# Material to process:

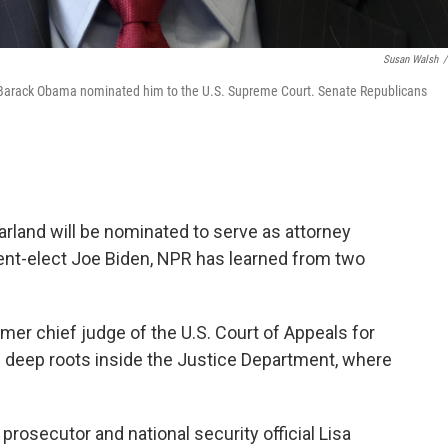
Susan Walsh
/
t Barack Obama nominated him to the U.S. Supreme Court. Senate Republicans
rland will be nominated to serve as attorney
dent-elect Joe Biden, NPR has learned from two
rmer chief judge of the U.S. Court of Appeals for
as deep roots inside the Justice Department, where
rosecutor and national security official Lisa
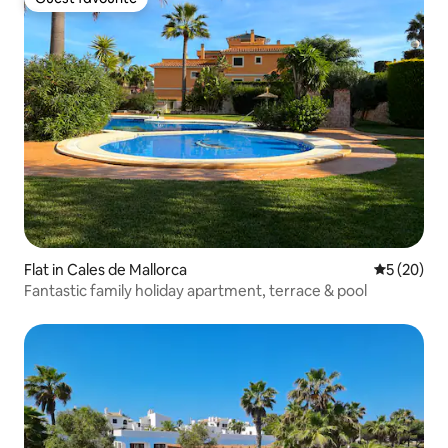
Guest favourite
Flat in Cales de Mallorca
5 out of 5
5 (20)
Fantastic family holiday apartment, terrace & pool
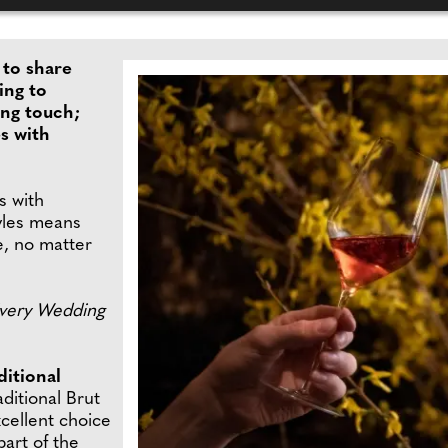
to share
ing to
ing touch;
s with
 with
tyles means
le, no matter
Every Wedding
itional
aditional Brut
xcellent choice
part of the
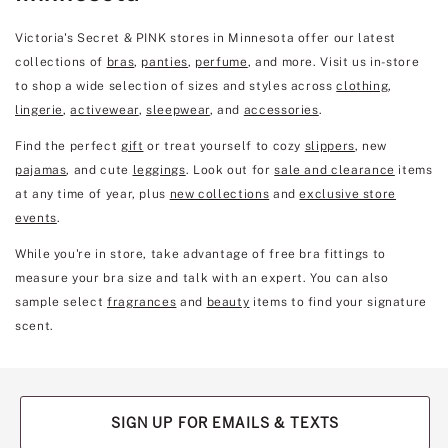
Victoria's Secret & PINK stores in Minnesota offer our latest
collections of
bras
,
panties
,
perfume
, and more. Visit us in-store
to shop a wide selection of sizes and styles across
clothing
,
lingerie
,
activewear
,
sleepwear
, and
accessories
.
Find the perfect
gift
or treat yourself to cozy
slippers
, new
pajamas
, and cute
leggings
. Look out for
sale and clearance
items
at any time of year, plus
new collections
and
exclusive store
events
.
While you're in store, take advantage of free bra fittings to
measure your bra size and talk with an expert. You can also
sample select
fragrances
and
beauty
items to find your signature
scent.
SIGN UP FOR EMAILS & TEXTS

# Problem to solve:
Copy all the lines of data exactly as they appear, dropping any images.

# Finished task:
Susan Walsh
/
t Barack Obama nominated him to the U.S. Supreme Court. Senate Republicans
rland will be nominated to serve as attorney
dent-elect Joe Biden, NPR has learned from two
rmer chief judge of the U.S. Court of Appeals for
as deep roots inside the Justice Department, where
rosecutor and national security official Lisa
Guest favourite
Flat in Cales de Mallorca
5 out of 5
5 (20)
Fantastic family holiday apartment, terrace & pool
to share
ing to
ing touch;
s with
 with
tyles means
le, no matter
Every Wedding
itional
aditional Brut
xcellent choice
part of the
Victoria's Secret & PINK stores in Minnesota offer our latest
collections of
bras
,
panties
,
perfume
, and more. Visit us in-store
to shop a wide selection of sizes and styles across
clothing
,
lingerie
,
activewear
,
sleepwear
, and
accessories
.
Find the perfect
gift
or treat yourself to cozy
slippers
, new
pajamas
, and cute
leggings
. Look out for
sale and clearance
items
at any time of year, plus
new collections
and
exclusive store
events
.
While you're in store, take advantage of free bra fittings to
measure your bra size and talk with an expert. You can also
sample select
fragrances
and
beauty
items to find your signature
scent.
SIGN UP FOR EMAILS & TEXTS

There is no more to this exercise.